Deve essere incluso nella categoria del danno non patrimoniale ex art. 2059 cod. civ. e risarcito in favore degli eredi del defunto il c.d. danno “catastrofale”, conseguente alla sofferenza patita dal defunto nell’assistere, nel lasso di tempo compreso tra l’evento di danno e la morte, alla perdita della propria vita.
Il danno esistenziale jure proprio subito dai familiari del lavoratore ben può, in ragione di tale sua natura e della circostanza che la riparazione mediante denaro compensa un pregiudizio non economico, essere liquidato secondo il criterio equitativo ex artt. 1226 e 2056 c.c., che tenga conto dell’intensità del vincolo familiare, della situazione di convivenza e di ogni ulteriore utile circostanza.
Sono questi i principi espressi dalla Cassazione, sezione lavoro, nella sentenza in esame, che torna ad occuparsi del tema della risarcibilità del danno morale ed esistenziale.
La fattispecie vede coinvolti gli eredi di un medico deceduto a seguito di malattia contratta in servizio ed a causa del lavoro svolto quale specialista in gastroenterologia presso un Centro tumori di Medicina nucleare.
In particolare, i ricorrenti lamentavano il mancato risarcimento del danno esistenziale e morale, voci che, invece, per la Suprema Corte meritano entrambe di essere risarcite.
Quanto al danno morale, la Cassazione precisa che, pur costituendo un pregiudizio non patrimoniale al pari di quello biologico, non è ricompreso in quest’ultimo e va liquidato autonomamente. Ciò, non solo in forza di quanto espressamente stabilito ora sul piano normativo dall’art. 5, lettera c), del d.P.R. 3 marzo 2009, n. 37, ma soprattutto in ragione della differenza ontologica esistente tra le due voci, riguardando il danno morale le sofferenze psicofisiche del danneggiato e non le conseguenze invalidanti dell’integrità psicofisica dello stesso. In questo ambito, con riguardo specifico all’evento morte del danneggiato, prosegue la Corte, deve essere incluso nella categoria del danno non patrimoniale ex art. 2059 cod. civ. e risarcito iure hereditatis il c.d. danno “catastrofale”, conseguente alla sofferenza patita dal defunto nell’assistere, nel lasso di tempo compreso tra l’evento di danno e la morte, alla perdita della propria vita. Tale voce di danno è distinta sia rispetto a quella del danno c.d. “tanatologico”, ovvero connesso alla perdita della vita come massima espressione del bene salute, sia rispetto a quella del danno “biologico” rivendicabile jure hereditatis dagli eredi della vittima, per avere il medesimo sofferto, per un considerevole lasso di tempo, una lesione della propria integrità psico-fisica.
Per quanto attiene poi al risarcimento del danno esistenziale jure proprio subito dai familiari del lavoratore, la Corte osserva che è generalmente implicito nella morte del familiare un danno esistenziale, distinto da quello morale, connesso con la perdita del rapporto parentale e relativo alle alterazioni della esistenza futura del familiare superstite.

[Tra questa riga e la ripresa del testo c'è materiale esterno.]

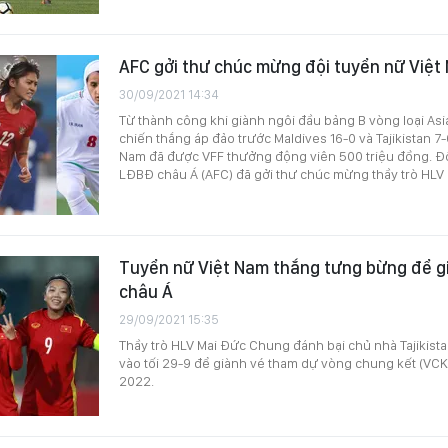
AFC gởi thư chúc mừng đội tuyển nữ Việt
30/09/2021 14:34
Từ thành công khi giành ngôi đầu bảng B vòng loại As
chiến thắng áp đảo trước Maldives 16-0 và Tajikistan 7-
Nam đã được VFF thưởng động viên 500 triệu đồng. Đồ
LĐBĐ châu Á (AFC) đã gởi thư chúc mừng thầy trò HLV
Tuyển nữ Việt Nam thắng tưng bừng để g
châu Á
29/09/2021 15:35
Thầy trò HLV Mai Đức Chung đánh bại chủ nhà Tajikistan
vào tối 29-9 để giành vé tham dự vòng chung kết (VCK)
2022.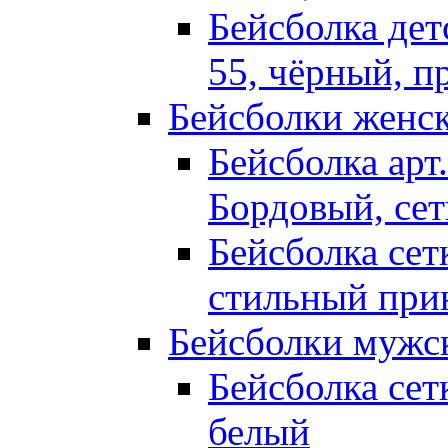
Бейсболка детс
55, чёрный, п
Бейсболки женс
Бейсболка арт.
Бордовый, сет
Бейсболка сетк
стильный при
Бейсболки мужс
Бейсболка сетк
белый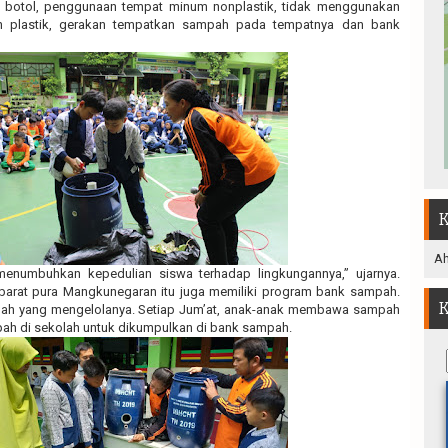
m botol, penggunaan tempat minum nonplastik, tidak menggunakan
 plastik, gerakan tempatkan sampah pada tempatnya dan bank
K
Ah
numbuhkan kepedulian siswa terhadap lingkungannya,” ujarnya.
 barat pura Mangkunegaran itu juga memiliki program bank sampah.
K
lah yang mengelolanya. Setiap Jum’at, anak-anak membawa sampah
ah di sekolah untuk dikumpulkan di bank sampah.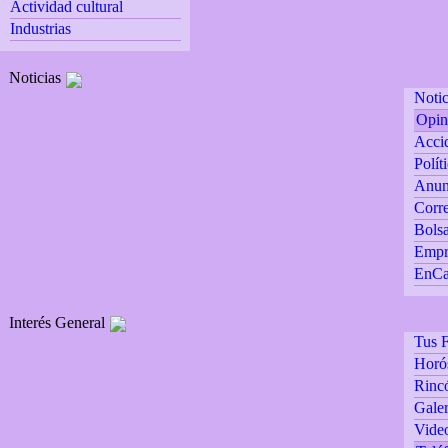
Actividad cultural
Industrias
Noticias
Notic
Opin
Accid
Polít
Anun
Corre
Bolsa
Empr
EnCa
Interés General
Tus F
Horó
Rincó
Galer
Vide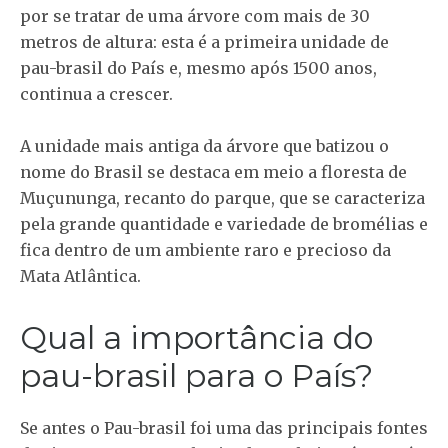
por se tratar de uma árvore com mais de 30
metros de altura: esta é a primeira unidade de
pau-brasil do País e, mesmo após 1500 anos,
continua a crescer.
A unidade mais antiga da árvore que batizou o
nome do Brasil se destaca em meio a floresta de
Muçununga, recanto do parque, que se caracteriza
pela grande quantidade e variedade de bromélias e
fica dentro de um ambiente raro e precioso da
Mata Atlântica.
Qual a importância do
pau-brasil para o País?
Se antes o Pau-brasil foi uma das principais fontes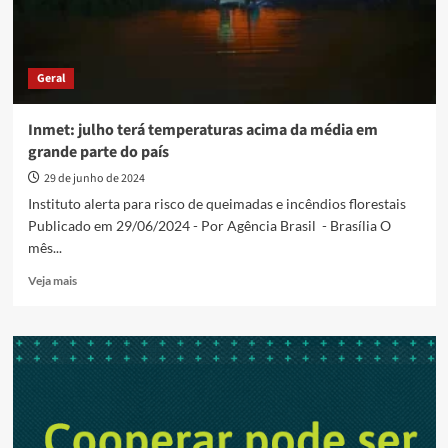
Geral
Inmet: julho terá temperaturas acima da média em
grande parte do país
29 de junho de 2024
Instituto alerta para risco de queimadas e incêndios florestais
Publicado em 29/06/2024 - Por Agência Brasil - Brasília O
mês...
Read
Veja mais
more
about
Inmet:
julho
terá
temperaturas
acima
da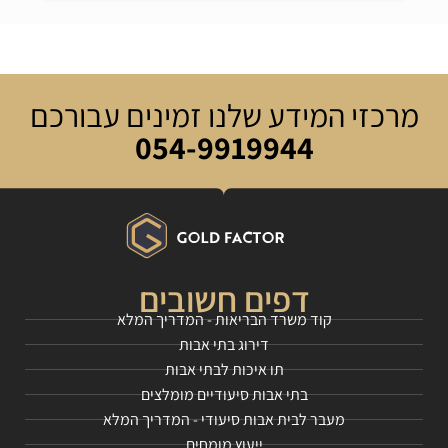
מרכזי המידע שלנו זמינים עבורכם
054-9919944
דפים חשובים
קוד משרד הבריאות - המדריך המלא
דירוג בתי אבות
תו איכות לבתי אבות
בתי אבות סיעודיים מומלצים
מעבר לבית אבות סיעודי - המדריך המלא
ייעוץ מומחים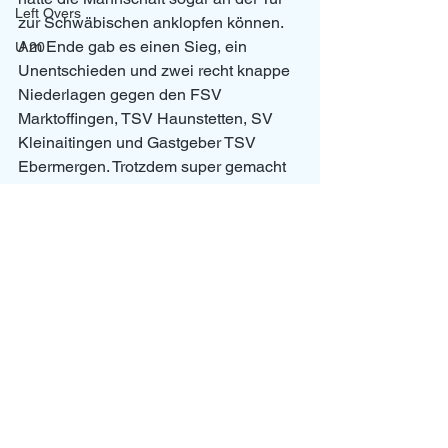
Left Overs
zur Schwäbischen anklopfen können. 
Am Ende gab es einen Sieg, ein 
U 20
Unentschieden und zwei recht knappe 
Niederlagen gegen den FSV 
Marktoffingen, TSV Haunstetten, SV 
Kleinaitingen und Gastgeber TSV 
Ebermergen. Trotzdem super gemacht 
Mädels und natürlich auch Ennie und 
Chiara.  
News
U11/U12
Alle ansehen
Aktuelle Beiträge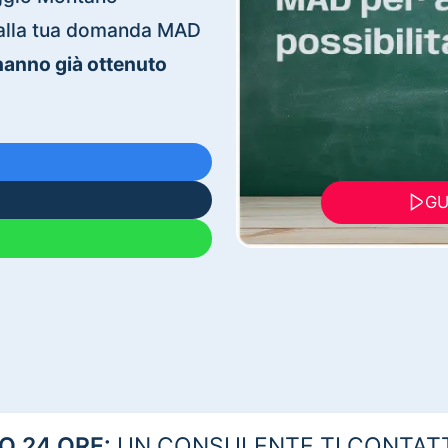
ti alla tua domanda MAD
 hanno già ottenuto
GU
 24 ORE:
UN CONSULENTE TI CONTAT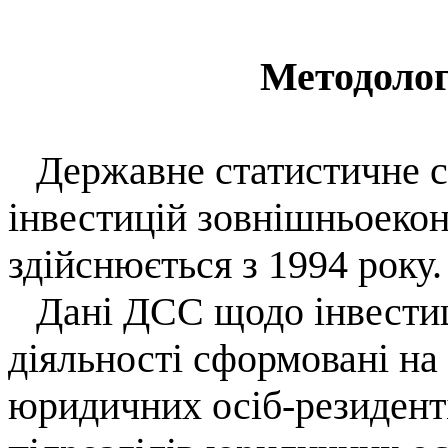
Методолог
Державне статистичне 
інвестицій зовнішньоекон
здійснюється з 1994 року.
Дані ДСС щодо інвести
діяльності сформовані на 
юридичних осіб-резидент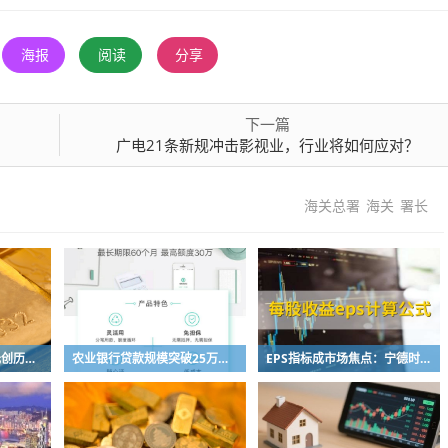
海报
阅读
分享
下一篇
广电21条新规冲击影视业，行业将如何应对？
海关总署
海关
署长
国际金价突破4152美元创历史新高 全球央行三季度增持220吨
农业银行贷款规模突破25万亿 八大产品线精准服务实体
EPS指标成市场焦点：宁德时代13.21元数据背后的投资逻辑解析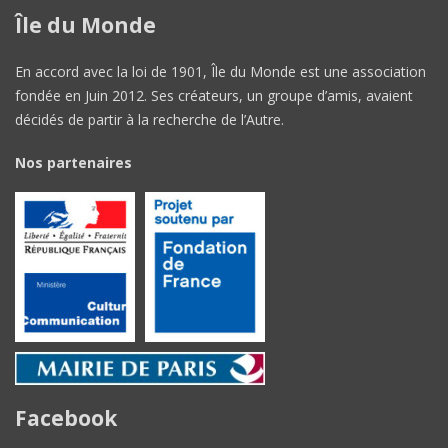
Île du Monde
En accord avec la loi de 1901, Île du Monde est une association
fondée en Juin 2012. Ses créateurs, un groupe d’amis, avaient
décidés de partir à la recherche de l’Autre.
Nos partenaires
Facebook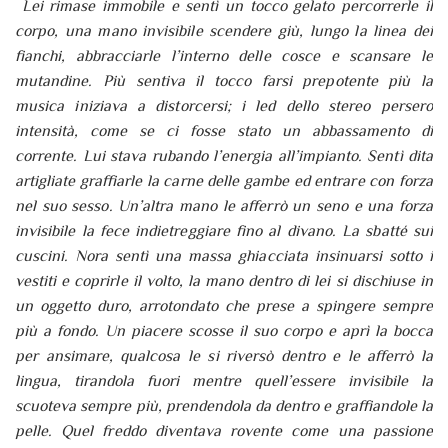
Lei rimase immobile e sentì un tocco gelato percorrerle il
corpo, una mano invisibile scendere giù, lungo la linea dei
fianchi, abbracciarle l’interno delle cosce e scansare le
mutandine. Più sentiva il tocco farsi prepotente più la
musica iniziava a distorcersi; i led dello stereo persero
intensità, come se ci fosse stato un abbassamento di
corrente. Lui stava rubando l’energia all’impianto. Sentì dita
artigliate graffiarle la carne delle gambe ed entrare con forza
nel suo sesso. Un’altra mano le afferrò un seno e una forza
invisibile la fece indietreggiare fino al divano. La sbatté sui
cuscini. Nora sentì una massa ghiacciata insinuarsi sotto i
vestiti e coprirle il volto, la mano dentro di lei si dischiuse in
un oggetto duro, arrotondato che prese a spingere sempre
più a fondo. Un piacere scosse il suo corpo e aprì la bocca
per ansimare, qualcosa le si riversò dentro e le afferrò la
lingua, tirandola fuori mentre quell’essere invisibile la
scuoteva sempre più, prendendola da dentro e graffiandole la
pelle. Quel freddo diventava rovente come una passione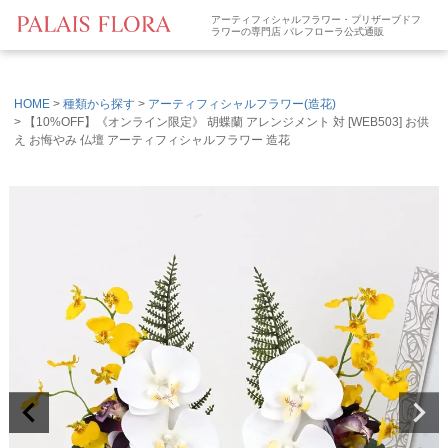
アーティフィシャルフラワー・プリザーブドフ
ラワーの専門店 パレフローラ公式通販
HOME
種類から探す
アーティフィシャルフラワー(造花)
【10%OFF】《オンライン限定》 胡蝶蘭 アレンジメント 対 [WEB503] お供
え お悔やみ 仏壇 アーティフィシャルフラワー 造花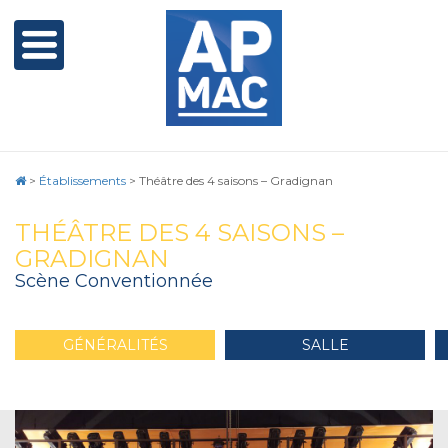
>
Établissements
>
Théâtre des 4 saisons – Gradignan
THÉÂTRE DES 4 SAISONS –
GRADIGNAN
Scène Conventionnée
GÉNÉRALITÉS
SALLE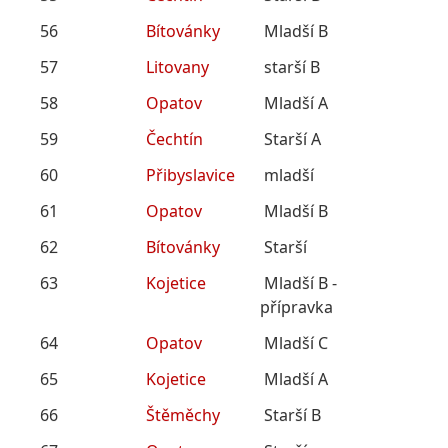
56
Bítovánky
Mladší B
57
Litovany
starší B
58
Opatov
Mladší A
59
Čechtín
Starší A
60
Přibyslavice
mladší
61
Opatov
Mladší B
62
Bítovánky
Starší
63
Kojetice
Mladší B -
přípravka
64
Opatov
Mladší C
65
Kojetice
Mladší A
66
Štěměchy
Starší B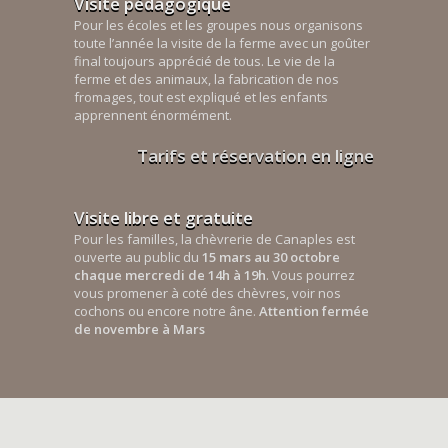
Visite pédagogique
Pour les écoles et les groupes nous organisons
toute l’année la visite de la ferme avec un goûter
final toujours apprécié de tous. Le vie de la
ferme et des animaux, la fabrication de nos
fromages, tout est expliqué et les enfants
apprennent énormément.
Tarifs et réservation en ligne
Visite libre et gratuite
Pour les familles, la chèvrerie de Canaples est
ouverte au public du
15 mars au 30 octobre
chaque mercredi de 14h à 19h
. Vous pourrez
vous promener à coté des chèvres, voir nos
cochons ou encore notre âne.
Attention fermée
de novembre à Mars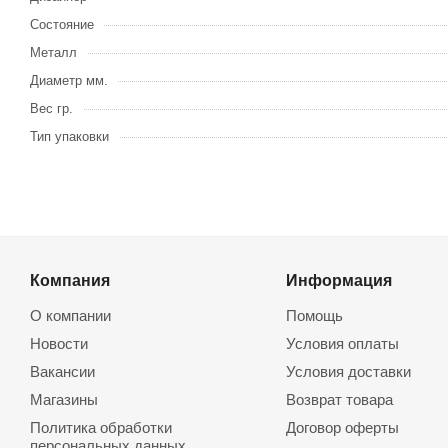
Состояние
Металл
Диаметр мм.
Вес гр.
Тип упаковки
Компания
Информация
О компании
Помощь
Новости
Условия оплаты
Вакансии
Условия доставки
Магазины
Возврат товара
Политика обработки
Договор оферты
персональных данных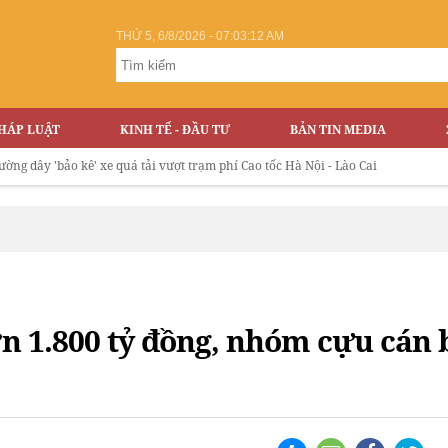
THỨ 5, 6/8/2026 - 07:03:13 AM
HÁP LUẬT
KINH TẾ - ĐẦU TƯ
BẢN TIN MEDIA
ảo kê' xe quá tải vượt trạm phí Cao tốc Hà Nội - Lào Cai
ơn 1.800 tỷ đồng, nhóm cựu cán 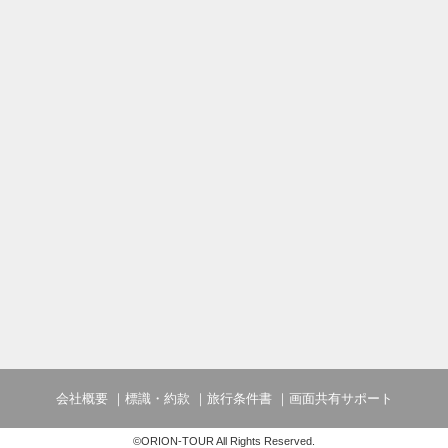
会社概要
標識・約款
旅行条件書
画面共有サポート
©ORION-TOUR All Rights Reserved.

Tale voce di danno ben può, in ragione di tale sua natura e della circostanza che la riparazione mediante denaro compensa un pregiudizio non economico, essere liquidato secondo il criterio equitativo ex artt. 1226 e 2056 c.c., che tenga conto dell’intensità del vincolo familiare, della situazione di convivenza e di ogni ulteriore utile circostanza, quali ad es. la consistenza più o meno ampia del nucleo familiare, le abitudini di vita, l’età della vittima e dei singoli superstiti, le esigenze di questi ultimi rimaste definitivamente compromesse.
La Corte precisa, inoltre, che ciascuno dei familiari superstiti ha diritto ad una liquidazione comprensiva di tutto il danno non patrimoniale subito in proporzione alla durata e intensità del vissuto, alla composizione del restante nucleo familiare in grado di prestare assistenza morale e materiale, all’età della vittima e a quella dei familiari danneggiati, alla personalità individuale di costoro, alla loro capacità di reazione e sopportazione del trauma e ad ogni altra circostanza del caso concreto, da allegare e provare (anche presuntivamente, secondo nozioni di comune esperienza), spettando alla controparte la prova contraria di situazioni che compromettono l’unità, la continuità e l’intensità del rapporto familiare.
Infine, la Cassazione chiarisce che è risarcibile anche il danno esistenziale subito dal de cuius, ed invocato dai suoi familiari jure hereditatis, nel caso consistito nel fatto che il lavoratore è stato pacificamente sottoposto per diverso tempo a mansioni diverse da quelle proprie della qualifica e a diversi anni di rilevante invalidità e di terapie mediche invasive in attesa della morte.